An ecosystem of R packages is the ‘tidyverse’, designed for common data analysis tasks and whose orchestrator is Hadley Wickham.
With code, we saw that we could store information in objects, for
example in functions used for storing instructions;
values (numeric, integers and characters), vectors which contain
sequences of the same value type, data frames that have
values stored in columns and rows. All of these objects can created
using the assignment operators, = or <- (x,
gap2002, x_plus_y).
my_new_object = 1
x <- 5
y = 6
my_vector_of_numbers <- c(2,4,1,6,2)
adding <- function(x, y){x + y}
We talked about how using code to perform analysis allows for greater reproducibility meaning that we or others can rerun our analysis in a precise way.

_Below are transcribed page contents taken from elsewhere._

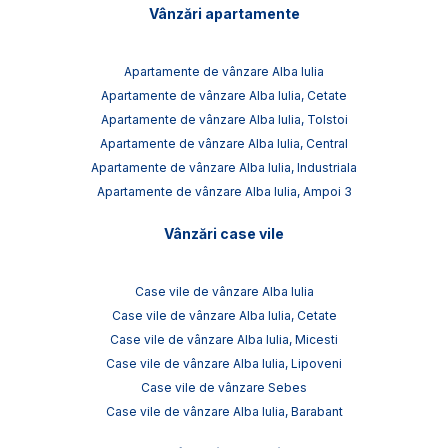
Vânzări apartamente
Apartamente de vânzare Alba Iulia
Apartamente de vânzare Alba Iulia, Cetate
Apartamente de vânzare Alba Iulia, Tolstoi
Apartamente de vânzare Alba Iulia, Central
Apartamente de vânzare Alba Iulia, Industriala
Apartamente de vânzare Alba Iulia, Ampoi 3
Vânzări case vile
Case vile de vânzare Alba Iulia
Case vile de vânzare Alba Iulia, Cetate
Case vile de vânzare Alba Iulia, Micesti
Case vile de vânzare Alba Iulia, Lipoveni
Case vile de vânzare Sebes
Case vile de vânzare Alba Iulia, Barabant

We were introduced to RStudio which is an integrated development environment (IDE). At first, we used the console to try out some simple mathematical operations with the R programming language. Using the console is kind of like a casual conversation in the R language! To allow for greater reproducibility - to record our analytic ‘conversation’ – we’ve been created a ‘quarto’ file, which allowed us to write prose (natural language), and code. Upon rendering the quarto document, the prose, code and output (graphs, or calculated values) were all published together and viable in the viewer pane of RStudio. The quarto file itself (the ‘source’ file) has a .qmd extension, and we ‘rendered’ it to a new ‘html’ which is what the viewer pane displayed.
We also talked about data visualization being an especially powerful way to both explore and communicate about data, because visualized data can be pre-attentively processed that’s processing without even mentally focusing on them. That is, the patterns in the data are noticed in an effortless way when visualized (patterns that would be really hard to notice if the data were not visualized, and just in a table).
We were introduced to ggplot2, a foundational package of the tidyverse that implements the grammar of graphics philosophy described in Leland Wilkinson, book “the Grammar of Graphics”. This framework describes the components of data visualizations (or ’statistical graphics; as he calls them), and advocates for systems that allow these components to be declared independently.
The ggplot2 system requires at least three of the graphical components to be declared:
The data
The aesthetic mapping (or visual encoding how variables should be represented thinks like color, x-position, y-position, linetype, size, which ggplot2 calls ‘aesthetics’
… and..
Geometric shapes that can take on these visual aesthetics Examples of these ‘geoms’, are lines, points, rectangles, bars.
We learned about the gapminder project, watched a video of Hans Rosling presenting the gapminder data, and we used ggplot2, to produce a frame (2002) of the animated version of the plot he put together.